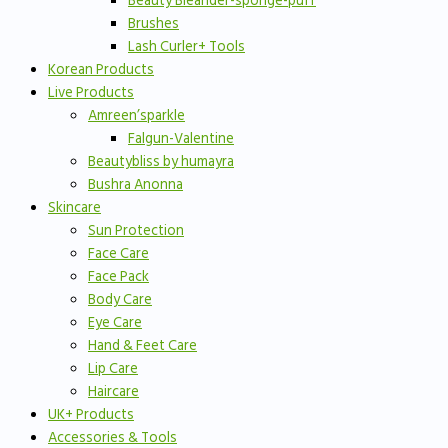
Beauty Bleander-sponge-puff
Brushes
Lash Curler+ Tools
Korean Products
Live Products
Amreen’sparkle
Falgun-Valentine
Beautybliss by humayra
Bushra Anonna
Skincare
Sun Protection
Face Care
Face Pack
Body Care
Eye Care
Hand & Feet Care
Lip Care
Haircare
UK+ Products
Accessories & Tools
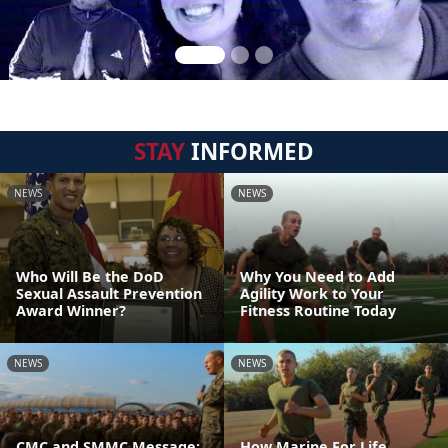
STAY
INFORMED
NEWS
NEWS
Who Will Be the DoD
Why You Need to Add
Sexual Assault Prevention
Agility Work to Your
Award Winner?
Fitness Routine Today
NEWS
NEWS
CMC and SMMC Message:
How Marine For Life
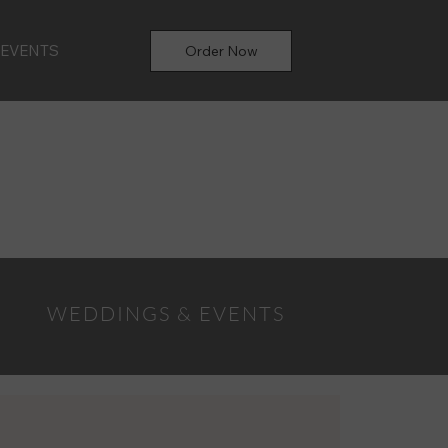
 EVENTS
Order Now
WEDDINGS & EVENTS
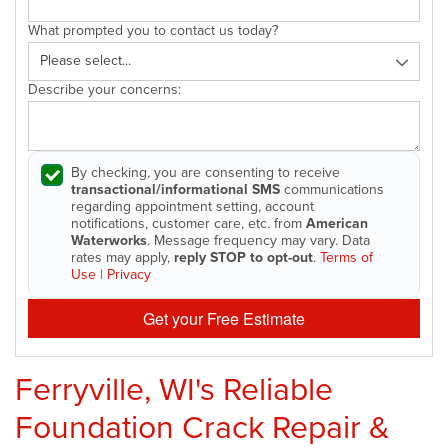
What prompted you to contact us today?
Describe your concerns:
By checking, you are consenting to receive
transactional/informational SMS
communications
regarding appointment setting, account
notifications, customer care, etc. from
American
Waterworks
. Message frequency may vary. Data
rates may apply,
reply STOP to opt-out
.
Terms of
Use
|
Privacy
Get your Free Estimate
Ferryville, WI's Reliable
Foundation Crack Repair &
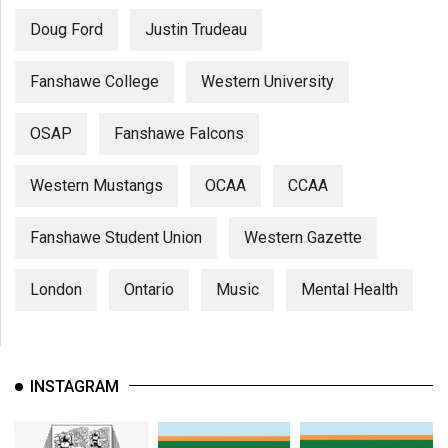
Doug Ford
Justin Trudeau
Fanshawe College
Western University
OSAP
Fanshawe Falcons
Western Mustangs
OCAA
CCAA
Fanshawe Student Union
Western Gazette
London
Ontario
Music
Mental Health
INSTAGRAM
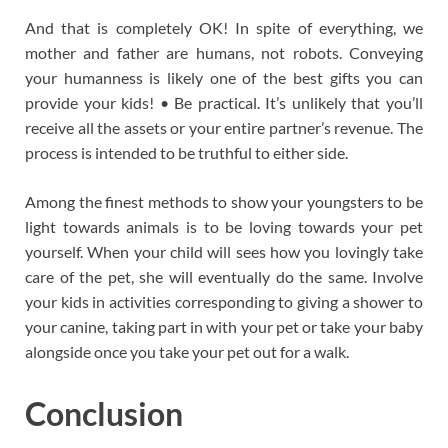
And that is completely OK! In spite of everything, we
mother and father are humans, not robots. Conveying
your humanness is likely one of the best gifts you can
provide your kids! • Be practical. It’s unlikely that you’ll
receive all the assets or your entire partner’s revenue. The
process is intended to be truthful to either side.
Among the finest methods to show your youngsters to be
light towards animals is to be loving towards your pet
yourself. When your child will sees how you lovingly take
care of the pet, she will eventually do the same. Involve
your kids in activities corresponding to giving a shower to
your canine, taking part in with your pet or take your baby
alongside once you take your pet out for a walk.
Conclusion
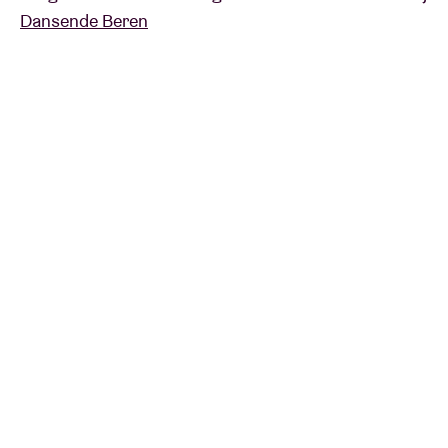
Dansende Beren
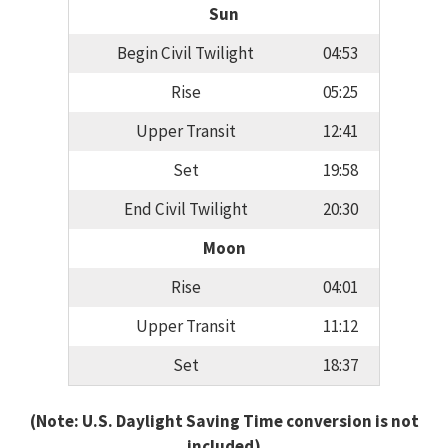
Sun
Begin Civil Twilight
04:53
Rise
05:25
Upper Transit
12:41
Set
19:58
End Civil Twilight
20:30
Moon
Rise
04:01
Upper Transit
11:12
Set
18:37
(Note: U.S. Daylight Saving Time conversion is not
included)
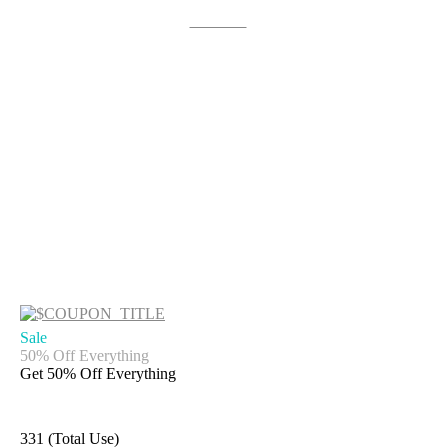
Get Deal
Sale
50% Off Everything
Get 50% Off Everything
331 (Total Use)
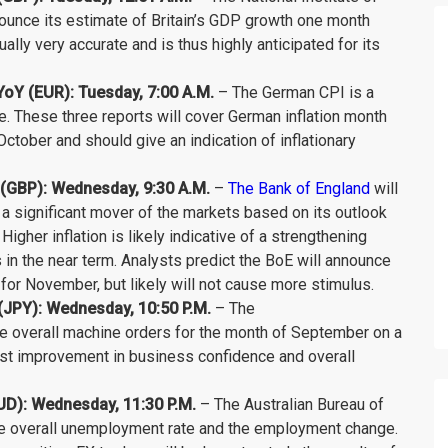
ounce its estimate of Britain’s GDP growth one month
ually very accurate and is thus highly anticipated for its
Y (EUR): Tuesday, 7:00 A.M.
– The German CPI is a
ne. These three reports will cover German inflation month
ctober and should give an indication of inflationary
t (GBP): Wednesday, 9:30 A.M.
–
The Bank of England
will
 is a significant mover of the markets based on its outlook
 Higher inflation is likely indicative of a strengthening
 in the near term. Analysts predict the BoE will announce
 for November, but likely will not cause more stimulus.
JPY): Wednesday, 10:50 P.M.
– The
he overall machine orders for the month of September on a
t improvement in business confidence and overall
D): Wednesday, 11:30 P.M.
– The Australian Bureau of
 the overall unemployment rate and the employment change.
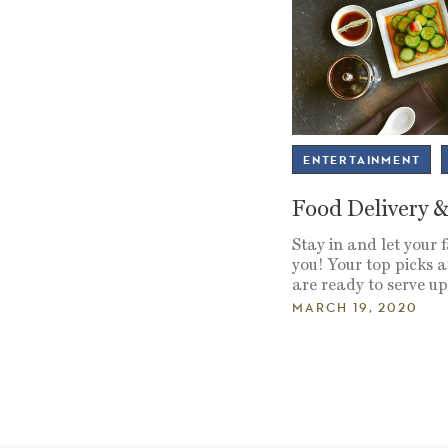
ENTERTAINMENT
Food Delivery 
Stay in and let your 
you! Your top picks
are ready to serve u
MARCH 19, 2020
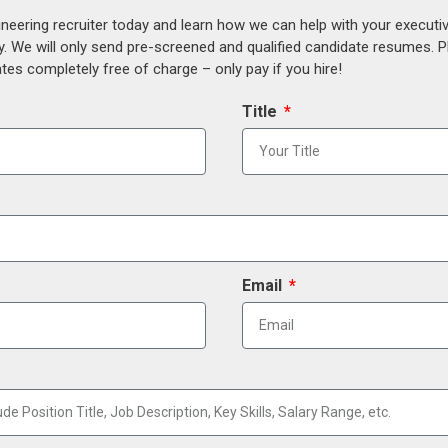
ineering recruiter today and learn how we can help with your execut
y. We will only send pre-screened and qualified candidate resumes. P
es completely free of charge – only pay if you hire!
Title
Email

---

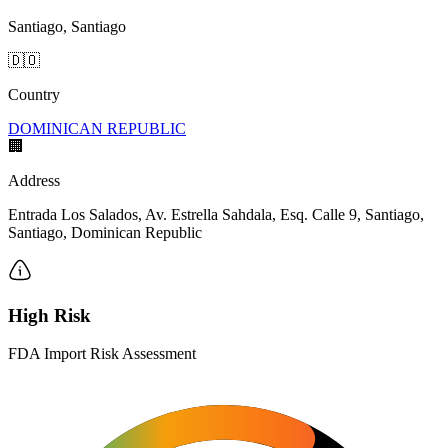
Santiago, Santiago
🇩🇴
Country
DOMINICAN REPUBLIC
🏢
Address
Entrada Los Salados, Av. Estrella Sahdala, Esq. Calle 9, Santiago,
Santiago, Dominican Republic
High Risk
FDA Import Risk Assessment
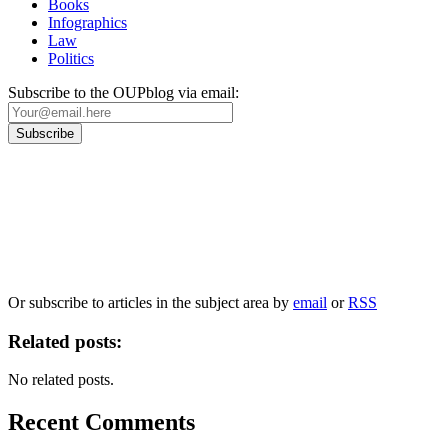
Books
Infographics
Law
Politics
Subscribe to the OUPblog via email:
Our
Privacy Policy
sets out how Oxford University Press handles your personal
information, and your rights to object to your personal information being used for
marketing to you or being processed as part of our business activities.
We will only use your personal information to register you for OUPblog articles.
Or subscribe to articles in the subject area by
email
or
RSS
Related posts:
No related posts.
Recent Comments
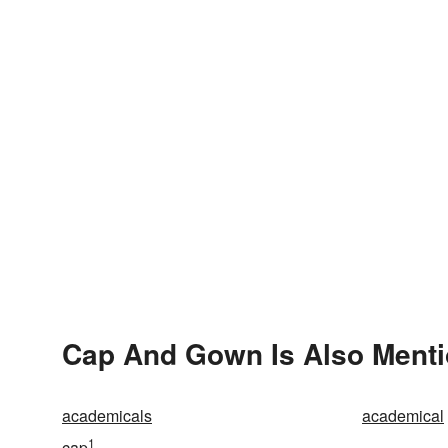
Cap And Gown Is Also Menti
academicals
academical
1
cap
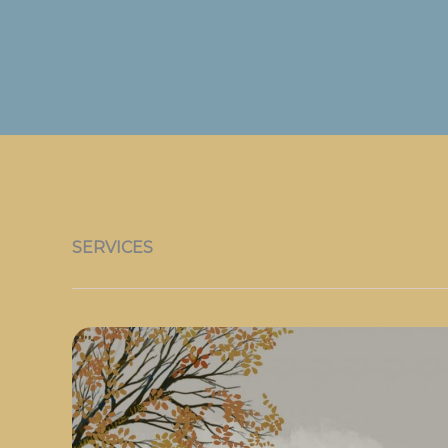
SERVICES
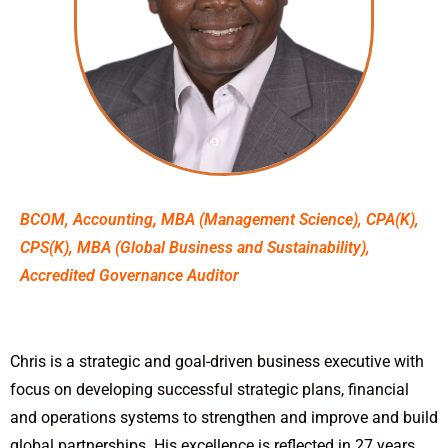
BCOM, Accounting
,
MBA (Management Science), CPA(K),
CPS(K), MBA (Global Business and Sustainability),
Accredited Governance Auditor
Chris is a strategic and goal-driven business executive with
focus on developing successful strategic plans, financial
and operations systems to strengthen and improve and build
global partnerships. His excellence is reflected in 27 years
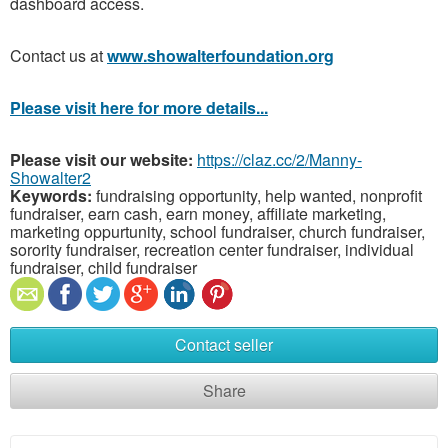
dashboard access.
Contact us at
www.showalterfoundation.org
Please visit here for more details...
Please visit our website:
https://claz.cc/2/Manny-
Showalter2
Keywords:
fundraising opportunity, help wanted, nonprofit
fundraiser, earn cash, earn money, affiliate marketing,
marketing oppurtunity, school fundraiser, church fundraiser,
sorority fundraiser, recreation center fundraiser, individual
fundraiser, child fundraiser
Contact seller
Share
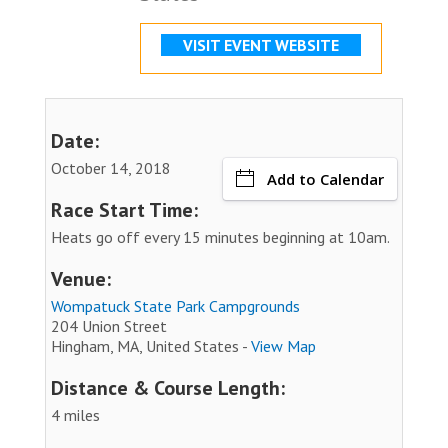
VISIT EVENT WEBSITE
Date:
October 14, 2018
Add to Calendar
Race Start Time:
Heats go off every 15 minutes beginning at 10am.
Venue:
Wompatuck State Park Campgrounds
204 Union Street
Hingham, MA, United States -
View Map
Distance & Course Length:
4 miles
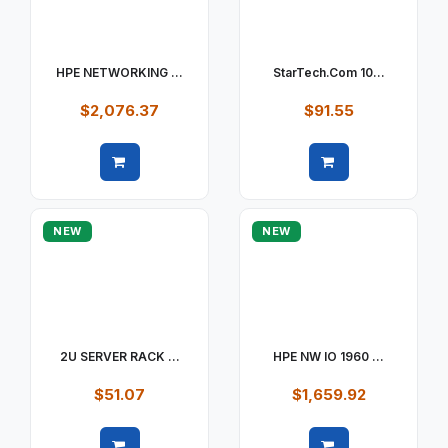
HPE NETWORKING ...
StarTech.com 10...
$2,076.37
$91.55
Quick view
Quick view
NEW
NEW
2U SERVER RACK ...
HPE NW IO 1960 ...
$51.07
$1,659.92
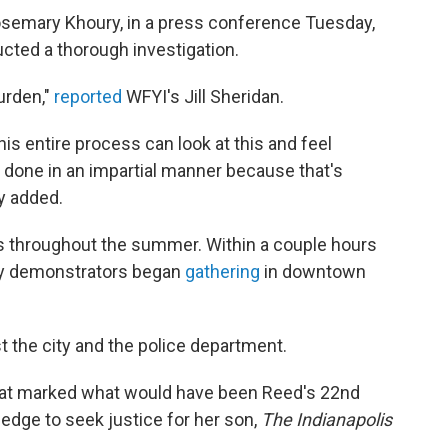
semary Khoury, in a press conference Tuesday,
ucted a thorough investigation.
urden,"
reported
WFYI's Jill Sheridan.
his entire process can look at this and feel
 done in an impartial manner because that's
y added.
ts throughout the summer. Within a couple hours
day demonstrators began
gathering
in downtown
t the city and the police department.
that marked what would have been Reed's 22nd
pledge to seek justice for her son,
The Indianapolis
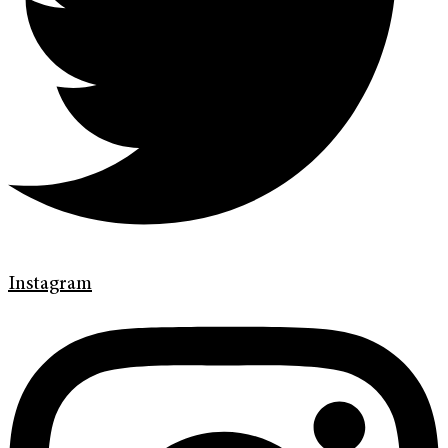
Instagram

--

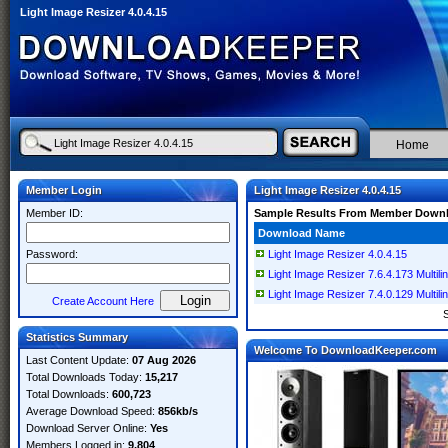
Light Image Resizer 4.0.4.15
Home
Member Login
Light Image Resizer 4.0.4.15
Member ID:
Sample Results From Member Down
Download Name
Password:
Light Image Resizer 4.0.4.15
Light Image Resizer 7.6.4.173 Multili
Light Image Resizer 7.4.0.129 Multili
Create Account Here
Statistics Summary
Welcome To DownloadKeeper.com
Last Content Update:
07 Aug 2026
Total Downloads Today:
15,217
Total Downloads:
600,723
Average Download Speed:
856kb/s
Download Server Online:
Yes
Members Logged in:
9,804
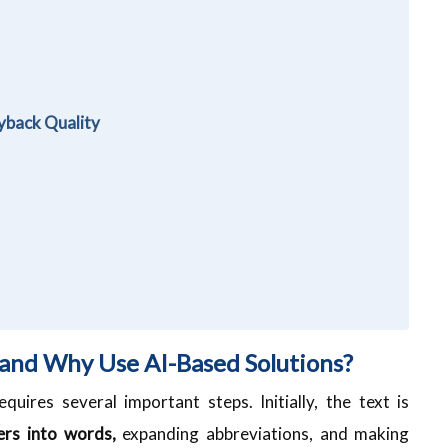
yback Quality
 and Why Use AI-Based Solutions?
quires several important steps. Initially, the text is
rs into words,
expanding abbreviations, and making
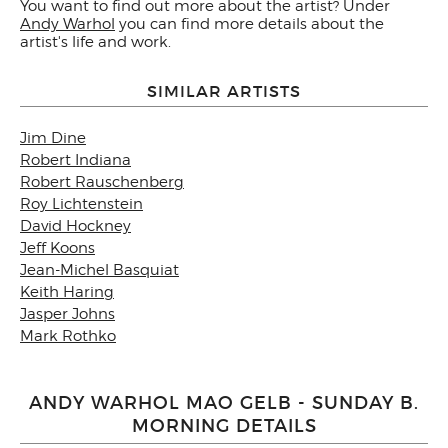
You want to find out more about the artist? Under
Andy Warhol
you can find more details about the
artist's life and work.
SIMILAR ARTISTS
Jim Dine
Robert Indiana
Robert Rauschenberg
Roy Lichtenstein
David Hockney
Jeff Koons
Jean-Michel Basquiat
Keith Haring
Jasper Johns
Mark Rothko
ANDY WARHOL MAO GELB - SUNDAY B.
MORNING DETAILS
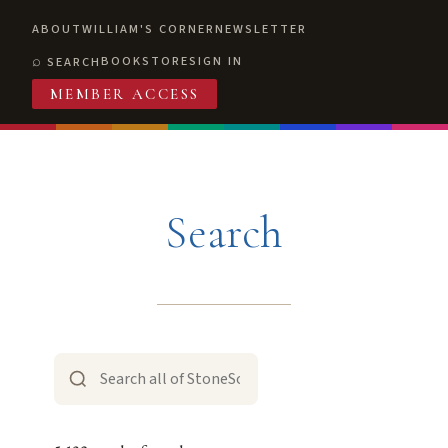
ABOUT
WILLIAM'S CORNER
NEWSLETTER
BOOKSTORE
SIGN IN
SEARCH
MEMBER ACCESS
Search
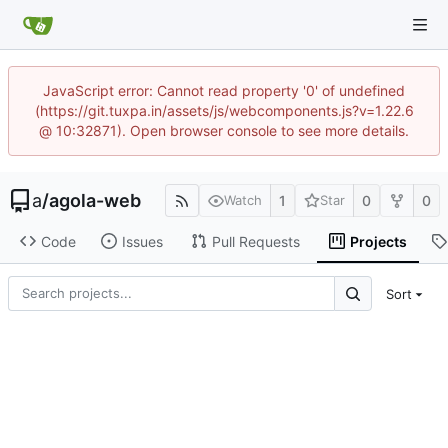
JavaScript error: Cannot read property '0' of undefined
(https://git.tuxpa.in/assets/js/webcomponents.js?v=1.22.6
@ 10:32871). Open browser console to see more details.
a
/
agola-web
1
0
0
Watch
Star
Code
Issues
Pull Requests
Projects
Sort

» **Work instruction**
Write out exactly the run of lines above that starts at the line containing "Western Gazette" and ends at the line containing "ctober and should". Include both, and leave the pictures out.

» **Exercise solution**
Western Gazette
London
Ontario
Music
Mental Health
INSTAGRAM
And that is completely OK! In spite of everything, we
mother and father are humans, not robots. Conveying
your humanness is likely one of the best gifts you can
provide your kids! • Be practical. It’s unlikely that you’ll
receive all the assets or your entire partner’s revenue. The
process is intended to be truthful to either side.
Among the finest methods to show your youngsters to be
light towards animals is to be loving towards your pet
yourself. When your child will sees how you lovingly take
care of the pet, she will eventually do the same. Involve
your kids in activities corresponding to giving a shower to
your canine, taking part in with your pet or take your baby
alongside once you take your pet out for a walk.
Conclusion
Dansende Beren
Sun
Begin Civil Twilight
04:53
Rise
05:25
Upper Transit
12:41
Set
19:58
End Civil Twilight
20:30
Moon
Rise
04:01
Upper Transit
11:12
Set
18:37
(Note: U.S. Daylight Saving Time conversion is not
included)
Get Deal
Sale
50% Off Everything
Get 50% Off Everything
331 (Total Use)
ounce its estimate of Britain’s GDP growth one month
ually very accurate and is thus highly anticipated for its
Y (EUR): Tuesday, 7:00 A.M.
– The German CPI is a
ne. These three reports will cover German inflation month
ctober and should give an indication of inflationary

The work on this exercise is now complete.